# Activity
Find the string "gloeilampen" in the records. Copy each line that has it.

# Input data

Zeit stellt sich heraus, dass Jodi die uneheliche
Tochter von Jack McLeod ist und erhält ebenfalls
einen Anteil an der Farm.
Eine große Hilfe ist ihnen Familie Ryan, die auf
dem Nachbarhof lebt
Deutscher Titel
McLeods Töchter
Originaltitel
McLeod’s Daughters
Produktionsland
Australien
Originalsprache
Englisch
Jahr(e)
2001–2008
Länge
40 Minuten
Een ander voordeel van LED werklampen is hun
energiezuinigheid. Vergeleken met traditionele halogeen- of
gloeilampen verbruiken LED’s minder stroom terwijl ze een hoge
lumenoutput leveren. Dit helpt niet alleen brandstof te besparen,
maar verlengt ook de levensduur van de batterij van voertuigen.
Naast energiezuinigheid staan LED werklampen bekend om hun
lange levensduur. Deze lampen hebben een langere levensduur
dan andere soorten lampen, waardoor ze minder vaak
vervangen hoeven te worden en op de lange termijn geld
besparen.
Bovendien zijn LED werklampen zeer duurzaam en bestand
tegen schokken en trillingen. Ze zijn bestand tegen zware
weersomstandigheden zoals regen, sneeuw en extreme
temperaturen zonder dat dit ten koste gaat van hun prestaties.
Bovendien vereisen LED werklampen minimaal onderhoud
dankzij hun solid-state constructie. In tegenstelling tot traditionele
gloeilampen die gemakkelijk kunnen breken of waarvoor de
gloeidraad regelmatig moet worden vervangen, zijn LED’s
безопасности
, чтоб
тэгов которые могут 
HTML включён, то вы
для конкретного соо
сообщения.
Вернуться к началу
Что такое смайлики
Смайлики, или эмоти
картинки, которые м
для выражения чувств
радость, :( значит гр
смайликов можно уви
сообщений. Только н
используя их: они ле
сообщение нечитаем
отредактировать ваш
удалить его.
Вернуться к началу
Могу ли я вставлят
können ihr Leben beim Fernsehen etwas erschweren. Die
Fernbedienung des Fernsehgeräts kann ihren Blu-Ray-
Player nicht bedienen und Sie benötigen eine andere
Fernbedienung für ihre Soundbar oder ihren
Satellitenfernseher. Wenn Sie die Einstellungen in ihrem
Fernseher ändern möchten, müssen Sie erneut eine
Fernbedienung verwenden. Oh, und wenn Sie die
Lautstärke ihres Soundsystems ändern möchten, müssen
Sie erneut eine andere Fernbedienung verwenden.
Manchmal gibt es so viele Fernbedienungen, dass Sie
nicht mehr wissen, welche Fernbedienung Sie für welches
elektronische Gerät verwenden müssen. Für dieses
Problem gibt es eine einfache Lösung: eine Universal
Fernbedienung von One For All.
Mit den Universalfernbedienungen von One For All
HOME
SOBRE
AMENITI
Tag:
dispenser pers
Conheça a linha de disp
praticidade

# Problem solution
gloeilampen verbruiken LED’s minder stroom terwijl ze een hoge
gloeilampen die gemakkelijk kunnen breken of waarvoor de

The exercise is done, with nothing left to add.